`By all means…'

Tweed checked his notebook, dialled police headquarters, asked to talk to Chief Inspector Benoit, speaking in French. Benoit came on the line very quickly.

`Lucie Delvaux,' Tweed said. 'Have you any opinion on how her hand was taken off?'

`Pathologist's report just came through to me over the phone. They have a nice way of putting things, these chaps. He said the amputation of the hand was a really beautiful job. Must have been executed by a top surgeon. Plus a lot of technical data you won't want.'

`Thank you, Benoit. How is everything in Brussels?'

`A close but very discreet watch being kept on Delvaux. Even he isn't aware of it. No developments so far. I will keep in touch…'

Tweed put down the phone, offered to pay for the call, but Rabin waved the idea aside. He listened as Tweed repeated the gist of his conversation with Benoit.

`I see,' he said slowly. 'This is all rather disturbing.'

`The point is,' Tweed said quietly, 'do you know of a surgeon who could have done this? Someone brilliant but possibly struck off the Register for conduct unbecoming, etc.?'

Rabin's ruddy complexion seemed to grow a little redder. Tweed saw him glance at a framed photograph on the wall. The photograph showed a group of men gathered together in apparently exotic surroundings. Rabin's tone became a little sharper.

Then you had the body of Harvey Boyd sent to me. I've also completed that examination. Quite a different kettle of fish from Irene Andover – but again strange.'

`Strange in what way?' Tweed queried for the second time.

Rabin's mind seemed now to be only half on what he was saying.

`Well, first there can be no question at all that this was a professional amputation. Nothing of the sort. But I am puzzled. The side of the head, as you know, was fairly cleanly sliced away. Note I used the word fairly.'

`Sliced away by what?' Tweed pressed.

`Ah! that is the point. According to what you told me on the phone Boyd was in a small powerboat when he died. A boat in motion on the River Lymington when there was a dense fog. So the obvious assumption is another far larger and more powerful vessel sank him. But the portion of the head removed was taken off so cleanly. I am further puzzled when I tell you I found in the skull minute fragments of what I imagine was the wreckage of his powerboat at the time of the collision.'

`So why are you puzzled?'

`Because the normal hull of a larger vessel would have smashed up his skull far more brutally. That's all I can say.'

`You could tell hie about the surgeon capable of amputating Irene Andover's arm with such skill.'

Rabin cleared his throat. 'Now we are in the realm of professional ethics. My lips are sealed.'

Tweed put down his cup carefully. He stood up, reached for his Burberry placed over the arm of a chair, put it on slowly, then stood erect, hands shoved inside his coat pockets. Rabin, thinking he was leaving, looking uncomfortable, also stood up. Tweed braced himself, stared hard at his host.

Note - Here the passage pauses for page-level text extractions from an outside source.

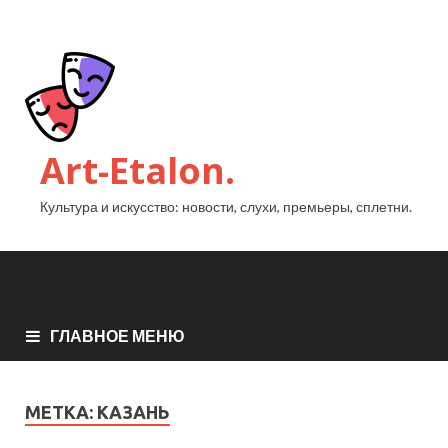
Art-Etalon.
Культура и искусство: новости, слухи, премьеры, сплетни.
ГЛАВНОЕ МЕНЮ
МЕТКА:
КАЗАНЬ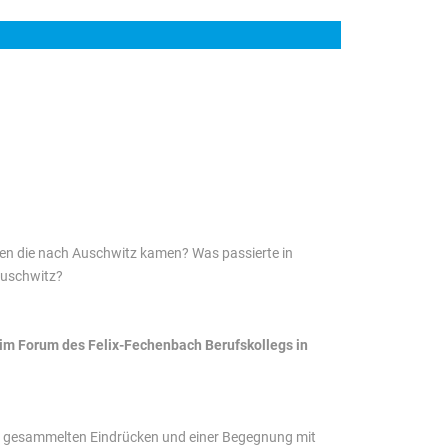
hen die nach Auschwitz kamen? Was passierte in
 Auschwitz?
im Forum des Felix-Fechenbach Berufskollegs in
en gesammelten Eindrücken und einer Begegnung mit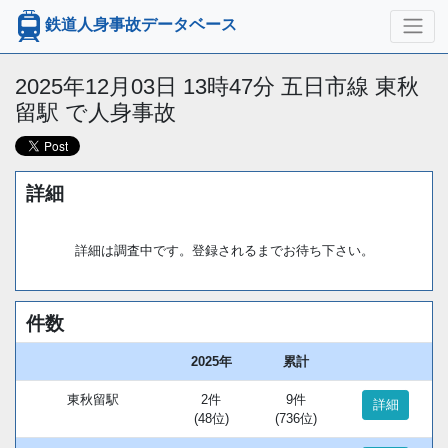
鉄道人身事故データベース
2025年12月03日 13時47分 五日市線 東秋
留駅 で人身事故
詳細
詳細は調査中です。登録されるまでお待ち下さい。
件数
2025年
累計
東秋留駅
2件
9件
詳細
(48位)
(736位)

`Then you'll have to unseal your lips, won't you? Throw so-called medical ethics to the winds.' His voice was cold and grim. 'Now you listen to me. There have been two cases so far of eminent men having close relatives kidnapped. No ransom demanded. Just an order that they must retire prematurely from all professional activity. And, to encourage them, at a certain stage one receives the severed arm of his daughter. The other, the severed hand of his wife. Later, the father of the first victim, Andover, has to be told his daughter's dead body has been washed up in the Solent. You've just examined her body. Murdered by the cold-blooded injection of cyanide. Rabin, this is a matter of national security. I know now I have stumbled on a conspiracy of global proportions. My only lead is the fiend who carried out the amputations. I need a name.'

`You make out a very strong case,' Rabin commented.

`And, if necessary, I can make out a much stronger one,' Tweed continued in the same controlled voice. 'I think you know who the surgeon might be. Who?'

`This conversation has to remain strictly between the two of us…'

`Did you have to say that, knowing me?' Tweed demanded.

Rabin gave him a quick glance, walked over to the wall. He took down the framed photograph he had looked at earlier, laid it on the top of a sideboard.

`This was taken at an international medical convention in Mexico City just a few years ago. Look at this man.'

He pointed to a figure seated next to Rabin. Tweed examined it. The print was very clear. A large, heavily built man with a paunch. Clean shaven, he wore rimless glasses, had a high forehead and thinning hair. He was smiling, exposing a perfect set of large teeth. Tweed had the impression of a clever man with a high opinion of his own cleverness.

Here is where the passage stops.